Records provided Start Marker

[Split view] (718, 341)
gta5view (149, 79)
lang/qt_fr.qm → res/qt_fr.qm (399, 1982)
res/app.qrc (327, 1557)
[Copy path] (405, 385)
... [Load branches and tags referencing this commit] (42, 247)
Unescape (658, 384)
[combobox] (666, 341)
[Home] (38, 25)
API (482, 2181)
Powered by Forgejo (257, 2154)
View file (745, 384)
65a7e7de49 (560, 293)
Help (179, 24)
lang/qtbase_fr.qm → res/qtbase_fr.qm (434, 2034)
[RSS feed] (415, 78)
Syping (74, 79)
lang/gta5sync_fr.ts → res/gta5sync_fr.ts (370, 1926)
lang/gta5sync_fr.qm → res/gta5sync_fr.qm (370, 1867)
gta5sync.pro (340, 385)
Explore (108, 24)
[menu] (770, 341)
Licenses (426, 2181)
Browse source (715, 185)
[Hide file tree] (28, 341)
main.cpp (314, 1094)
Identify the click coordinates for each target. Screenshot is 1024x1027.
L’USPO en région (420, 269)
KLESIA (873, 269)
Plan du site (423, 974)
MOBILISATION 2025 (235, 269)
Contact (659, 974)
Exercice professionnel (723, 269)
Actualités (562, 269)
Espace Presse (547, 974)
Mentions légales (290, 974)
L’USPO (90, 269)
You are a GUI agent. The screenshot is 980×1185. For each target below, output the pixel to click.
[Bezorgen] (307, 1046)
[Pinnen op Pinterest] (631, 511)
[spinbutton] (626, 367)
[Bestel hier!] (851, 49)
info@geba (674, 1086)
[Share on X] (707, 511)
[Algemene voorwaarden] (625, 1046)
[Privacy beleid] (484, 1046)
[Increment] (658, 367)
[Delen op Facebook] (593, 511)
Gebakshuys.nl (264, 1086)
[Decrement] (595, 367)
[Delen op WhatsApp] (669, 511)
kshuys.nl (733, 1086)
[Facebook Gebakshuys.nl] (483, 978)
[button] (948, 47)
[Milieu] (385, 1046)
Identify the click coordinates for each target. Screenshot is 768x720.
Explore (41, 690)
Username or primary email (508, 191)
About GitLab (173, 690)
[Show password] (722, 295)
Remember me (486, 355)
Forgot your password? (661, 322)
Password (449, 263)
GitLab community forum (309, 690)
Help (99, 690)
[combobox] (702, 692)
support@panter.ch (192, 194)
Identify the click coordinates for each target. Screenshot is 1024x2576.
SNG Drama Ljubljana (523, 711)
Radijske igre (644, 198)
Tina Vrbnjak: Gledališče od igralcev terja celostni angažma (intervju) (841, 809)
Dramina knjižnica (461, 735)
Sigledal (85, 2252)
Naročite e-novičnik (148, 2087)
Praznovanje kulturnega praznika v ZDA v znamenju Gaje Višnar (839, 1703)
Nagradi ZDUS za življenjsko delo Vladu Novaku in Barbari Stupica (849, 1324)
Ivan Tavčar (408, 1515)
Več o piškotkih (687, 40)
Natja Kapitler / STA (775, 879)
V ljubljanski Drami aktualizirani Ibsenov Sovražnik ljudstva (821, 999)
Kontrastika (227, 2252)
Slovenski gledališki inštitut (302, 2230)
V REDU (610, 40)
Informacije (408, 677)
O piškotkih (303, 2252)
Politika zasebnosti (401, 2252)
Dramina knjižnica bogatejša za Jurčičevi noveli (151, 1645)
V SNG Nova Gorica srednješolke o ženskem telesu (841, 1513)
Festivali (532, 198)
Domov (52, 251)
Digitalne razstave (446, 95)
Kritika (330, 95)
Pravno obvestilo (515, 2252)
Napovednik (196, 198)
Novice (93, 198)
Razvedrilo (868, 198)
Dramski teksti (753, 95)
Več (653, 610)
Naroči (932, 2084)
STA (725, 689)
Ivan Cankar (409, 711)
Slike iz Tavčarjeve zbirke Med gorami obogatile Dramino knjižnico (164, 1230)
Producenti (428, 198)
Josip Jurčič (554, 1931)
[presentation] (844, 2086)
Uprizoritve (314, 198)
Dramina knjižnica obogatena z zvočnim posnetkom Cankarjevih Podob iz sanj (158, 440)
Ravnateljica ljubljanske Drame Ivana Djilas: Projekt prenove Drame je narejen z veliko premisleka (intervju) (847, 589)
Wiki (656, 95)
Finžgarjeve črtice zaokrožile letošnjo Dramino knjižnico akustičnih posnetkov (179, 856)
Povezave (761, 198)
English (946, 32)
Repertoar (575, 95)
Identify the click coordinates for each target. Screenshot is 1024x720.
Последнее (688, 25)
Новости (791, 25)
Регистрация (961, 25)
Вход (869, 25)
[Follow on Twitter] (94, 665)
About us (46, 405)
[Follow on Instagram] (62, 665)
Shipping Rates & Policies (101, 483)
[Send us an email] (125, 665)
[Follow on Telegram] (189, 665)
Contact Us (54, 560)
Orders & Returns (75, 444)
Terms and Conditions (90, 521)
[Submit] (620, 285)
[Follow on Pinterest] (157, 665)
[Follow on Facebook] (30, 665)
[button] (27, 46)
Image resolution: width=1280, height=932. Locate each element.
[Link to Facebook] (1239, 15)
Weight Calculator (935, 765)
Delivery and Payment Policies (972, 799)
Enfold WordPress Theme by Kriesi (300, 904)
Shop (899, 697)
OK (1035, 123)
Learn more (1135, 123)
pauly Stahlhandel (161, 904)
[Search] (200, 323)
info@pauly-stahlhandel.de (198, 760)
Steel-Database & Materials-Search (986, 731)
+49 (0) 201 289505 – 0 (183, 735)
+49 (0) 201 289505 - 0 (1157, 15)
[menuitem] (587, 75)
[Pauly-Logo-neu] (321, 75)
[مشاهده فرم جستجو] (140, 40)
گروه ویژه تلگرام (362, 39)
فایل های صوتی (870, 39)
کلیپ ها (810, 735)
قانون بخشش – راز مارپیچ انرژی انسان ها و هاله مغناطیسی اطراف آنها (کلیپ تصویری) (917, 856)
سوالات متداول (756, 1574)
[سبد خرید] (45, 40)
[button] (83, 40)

Records provided End Marker

— What you should do —
Taking the entries above, write out exactly the lines starting with the line containing "Screenshot is 1024x1027." and going on through the line containing "[Increment] (658, 367)", both included, and nothing else.

— Solved exercise —
Identify the click coordinates for each target. Screenshot is 1024x1027.
L’USPO en région (420, 269)
KLESIA (873, 269)
Plan du site (423, 974)
MOBILISATION 2025 (235, 269)
Contact (659, 974)
Exercice professionnel (723, 269)
Actualités (562, 269)
Espace Presse (547, 974)
Mentions légales (290, 974)
L’USPO (90, 269)
You are a GUI agent. The screenshot is 980×1185. For each target below, output the pixel to click.
[Bezorgen] (307, 1046)
[Pinnen op Pinterest] (631, 511)
[spinbutton] (626, 367)
[Bestel hier!] (851, 49)
info@geba (674, 1086)
[Share on X] (707, 511)
[Algemene voorwaarden] (625, 1046)
[Privacy beleid] (484, 1046)
[Increment] (658, 367)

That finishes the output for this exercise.